* **Stored data**

++++++++++++++++++++

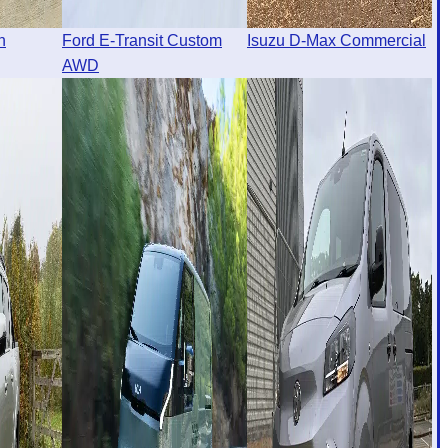
n
Ford E-Transit Custom
Isuzu D-Max Commercial
AWD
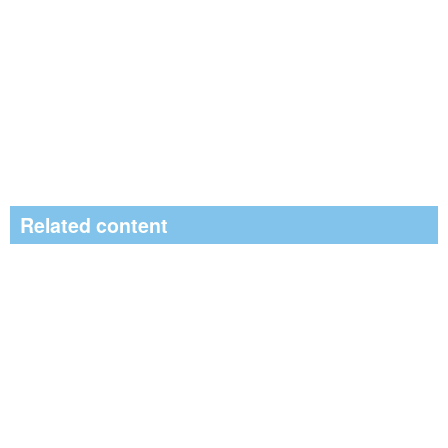
Related content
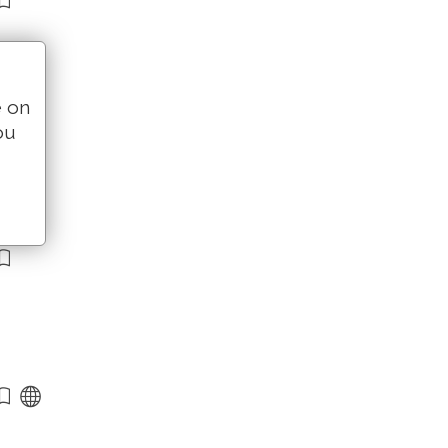
e on
ou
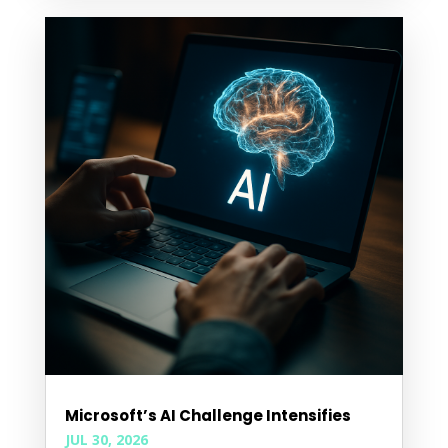
Microsoft’s AI Challenge Intensifies
JUL 30, 2026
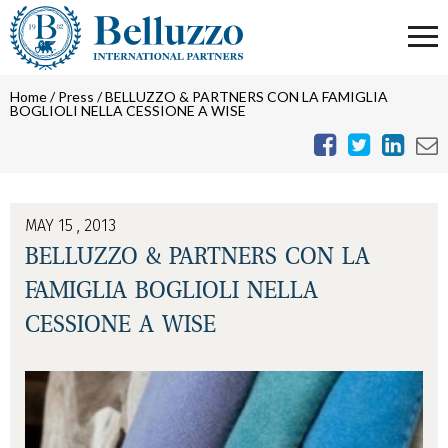
Home
/
Press
/
BELLUZZO & PARTNERS CON LA FAMIGLIA
BOGLIOLI NELLA CESSIONE A WISE
MAY 15 , 2013
BELLUZZO & PARTNERS CON LA
FAMIGLIA BOGLIOLI NELLA
CESSIONE A WISE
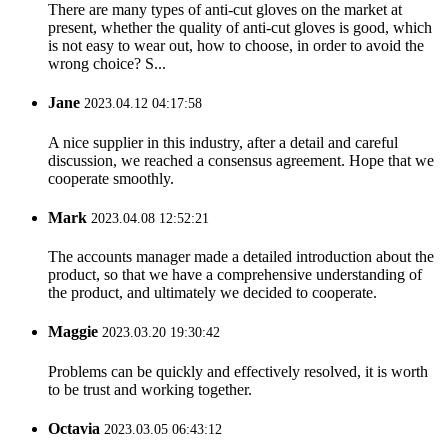
There are many types of anti-cut gloves on the market at
present, whether the quality of anti-cut gloves is good, which
is not easy to wear out, how to choose, in order to avoid the
wrong choice? S...
Jane
2023.04.12 04:17:58
A nice supplier in this industry, after a detail and careful
discussion, we reached a consensus agreement. Hope that we
cooperate smoothly.
Mark
2023.04.08 12:52:21
The accounts manager made a detailed introduction about the
product, so that we have a comprehensive understanding of
the product, and ultimately we decided to cooperate.
Maggie
2023.03.20 19:30:42
Problems can be quickly and effectively resolved, it is worth
to be trust and working together.
Octavia
2023.03.05 06:43:12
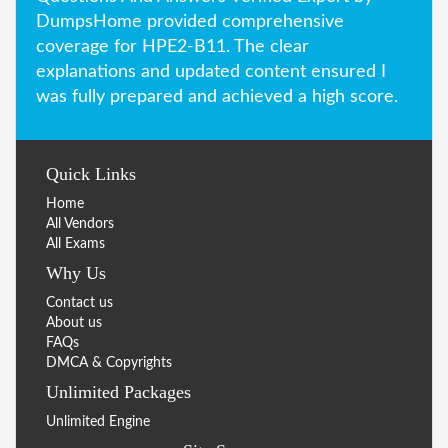
DumpsHome provided comprehensive
coverage for HPE2-B11. The clear
explanations and updated content ensured I
was fully prepared and achieved a high score.
Quick Links
Home
All Vendors
All Exams
Why Us
Contact us
About us
FAQs
DMCA & Copyrights
Unlimited Packages
Unlimited Engine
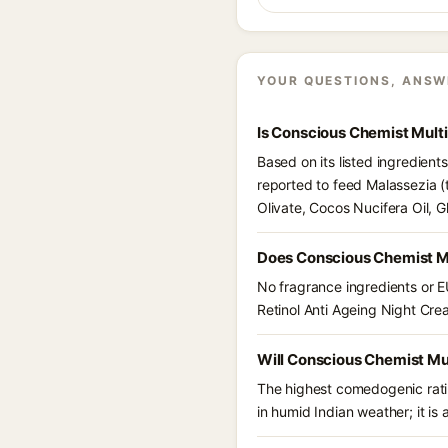
YOUR QUESTIONS, ANSW
Is Conscious Chemist Mult
Based on its listed ingredien
reported to feed Malassezia (
Olivate, Cocos Nucifera Oil, 
Does Conscious Chemist Mu
No fragrance ingredients or E
Retinol Anti Ageing Night Cr
Will Conscious Chemist Mul
The highest comedogenic ratin
in humid Indian weather; it is 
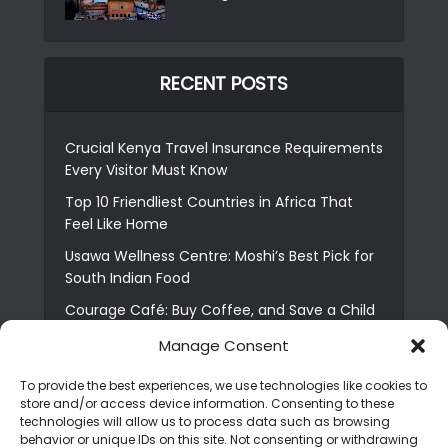
RECENT POSTS
Crucial Kenya Travel Insurance Requirements
Every Visitor Must Know
Top 10 Friendliest Countries in Africa That
Feel Like Home
Usawa Wellness Centre: Moshi’s Best Pick for
South Indian Food
Courage Café: Buy Coffee, and Save a Child
The Shocking Truth About Best African Cities
Manage Consent
for Expats
To provide the best experiences, we use technologies like cookies to
6 Essential First Time Africa Travel Tips for
store and/or access device information. Consenting to these
Beginners
technologies will allow us to process data such as browsing
behavior or unique IDs on this site. Not consenting or withdrawing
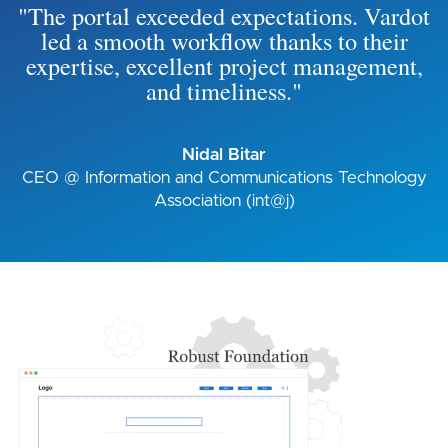
"The portal exceeded expectations. Vardot
led a smooth workflow thanks to their
expertise, excellent project management,
and timeliness."
Nidal Bitar
CEO @ Information and Communications Technology
Association (int@j)
Image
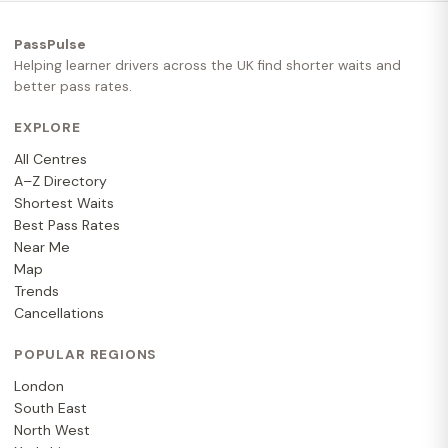
PassPulse
Helping learner drivers across the UK find shorter waits and
better pass rates.
EXPLORE
All Centres
A–Z Directory
Shortest Waits
Best Pass Rates
Near Me
Map
Trends
Cancellations
POPULAR REGIONS
London
South East
North West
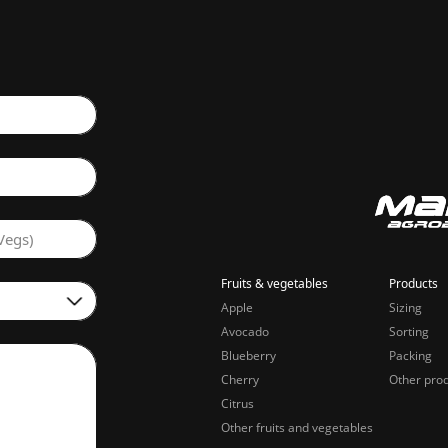
Vegs)
Fruits & vegetables
Products
Apple
Sizing
Avocado
Sorting
Blueberry
Packing
Cherry
Other pro
Citrus
Other fruits and vegetables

++++++++++++++++++++

* **What this task involves**
From the listing above, collect every line that mentions the word "content".

* **Answer space**
Related content
explanations and updated content ensured I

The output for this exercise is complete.